Siempre he dicho que todas las amigas que tuve en
Conquista, colaboraron a que los días fuesen más llevaderos.
Luisa, fue
una de las amigas que tuvo que soportar por más tiempo mis días tristes, por ser
una de las últimas que estuvo conmigo hasta mí salida del pueblo. Fueron tantas las confidencias compartidas con ella, que siempre me quedó la duda si quizás fui demasiado egoísta al hacerla participe de mis problemas.
Teníamos 15 años y
mucho que contarnos, todos los ratos libres que nos dejaban nuestras
obligaciones entre costuras, los pasábamos juntas.
En el pueblo las diversiones seguían siendo pocas.
Los domingos por la mañana la misa y en la tarde un paseo por La Estación. Creo
que en ese tiempo ya se hacían guateques pero no era para nosotras.

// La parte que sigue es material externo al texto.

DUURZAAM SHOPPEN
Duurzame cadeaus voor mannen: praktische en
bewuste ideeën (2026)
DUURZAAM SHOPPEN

Ese año volvían los carnavales después de unos años
de prohibición todo el pueblo estaba revolucionado por ese motivo, preparando
sus disfraces y mascaras para esos días.
Llego el primer día de carnaval, todo en la calle
era fiesta, las mascaras unas iban otras venían todas disfrutando de su
anonimato. A nosotras solo nos quedaba mirar por la ventana con un poco de
envidia. (Que nos vieran donde todo el mundo reía y se divertía no estaba bien,
Teníamos luto).
En un momento tuvimos la inspiración. Si nos
disfrazamos podemos pasar desapercibidas, ocultas tras la mascara nadie nos
conocerá, y reiremos como hace tiempo que no lo hacemos.
Busque en el
baúl de mi madre, había un vestido y una mantilla de aquel día que fue madrina,
allí estaban también sus zapatos de tacón. Luisa que era alta y fuerte, se
vistió como un elegante padrino, la madrina dando traspiés, y haciendo un gran
esfuerzo por mantenerse sobre los tacones sin caerse, manteniendo el equilibrio
gracias al brazo de su pareja.
Así fue como
recorrimos las calles del pueblo, distorsionando la voz y gritando para llamar la atención.

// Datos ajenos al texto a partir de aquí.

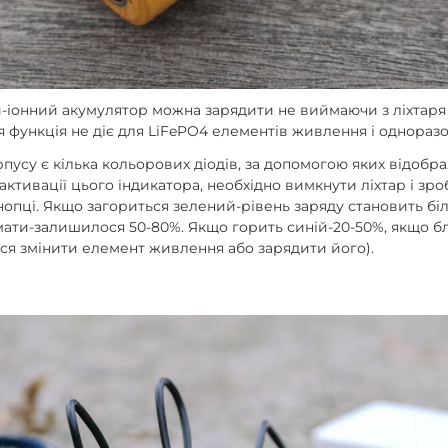
й-іонний акумулятор можна зарядити не виймаючи з ліхтар
я функція не діє для LiFePO4 елементів живлення і однораз
орпусу є кілька кольорових діодів, за допомогою яких відоб
 активації цього індикатора, необхідно вимкнути ліхтар і зр
нопці. Якщо загориться зелений-рівень заряду становить бі
ати-залишилося 50-80%. Якщо горить синій-20-50%, якщо 
ся змінити елемент живлення або зарядити його).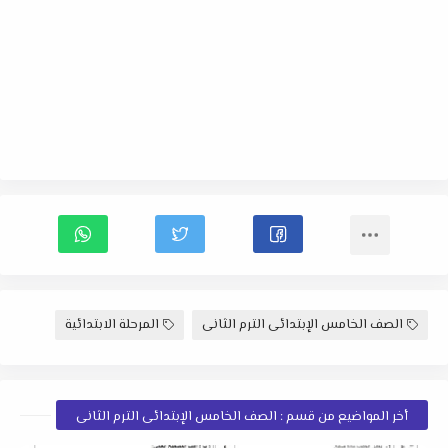
الصف الخامس الإبتدائى الترم الثانى
المرحلة الابتدائية
أخر المواضيع من قسم : الصف الخامس الإبتدائى الترم الثانى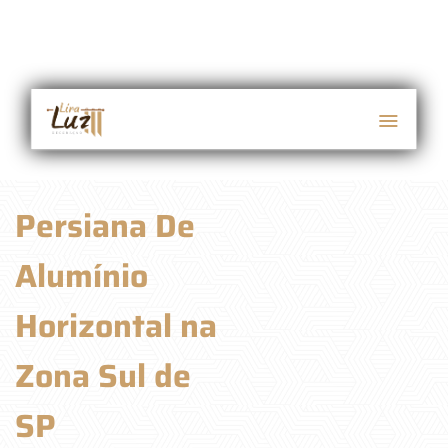
Persiana De
Alumínio
Horizontal na
Zona Sul de
SP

En el recorrido pasamos por la Calle Nueva. Justo en
la puerta de La Iglesia vemos a Don Francisco el cura (con algo de respeto por
nuestro atrevimiento, pero aprovechando la situación de la incógnita) nos
reíamos con ganas, siguiendo el juego “del no me conoces”. El aseguraba
conocernos, confundiéndonos con otra pareja, pero no podía imaginar que tenía delante a dos
muchachas del grupo que todas las tardes acudía al rosario, rezando y cantando
a la Virgen como si nunca hubieran roto un plato.
Tal como habíamos
pensado, fue un rato para reír con ganas y sin miedo a que nadie nos conociera.

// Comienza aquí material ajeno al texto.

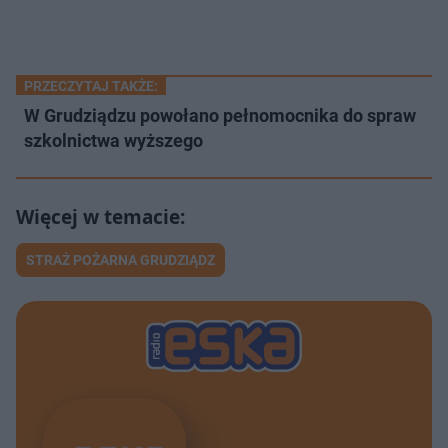
PRZECZYTAJ TAKŻE:
W Grudziądzu powołano pełnomocnika do spraw
szkolnictwa wyższego
STRAŻ POŻARNA GRUDZIĄDZ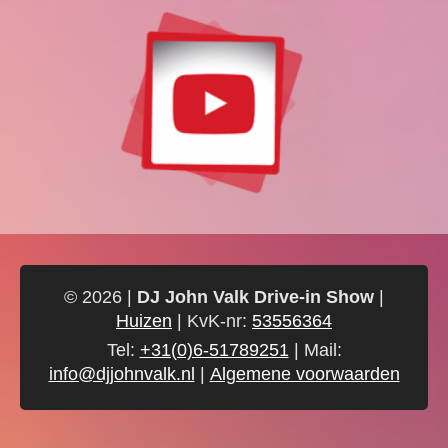
© 2026 |
DJ John Valk Drive-in Show
|
Huizen
| KvK-nr:
53556364
Tel:
+31(0)6-51789251
| Mail:
info@djjohnvalk.nl
|
Algemene voorwaarden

Cuando un día tuvimos que despedirnos, nos
prometimos que nos seguiríamos contando todo lo que en nuestro día a día
fuésemos viviendo. Las amigas nuevas que yo tendría en Madrid, los chicos que
conociéramos, los novios. “Tenemos que contarnos todo hasta que cada una
lleguemos a casarnos.” Que ingenuas, porque nuestro contacto duro un año por carta, justo hasta el momento que nos
echamos novio.
Las amigas, sin darnos cuenta pasamos a un segundo lugar, más
aun, cuando nos separaba la distancia.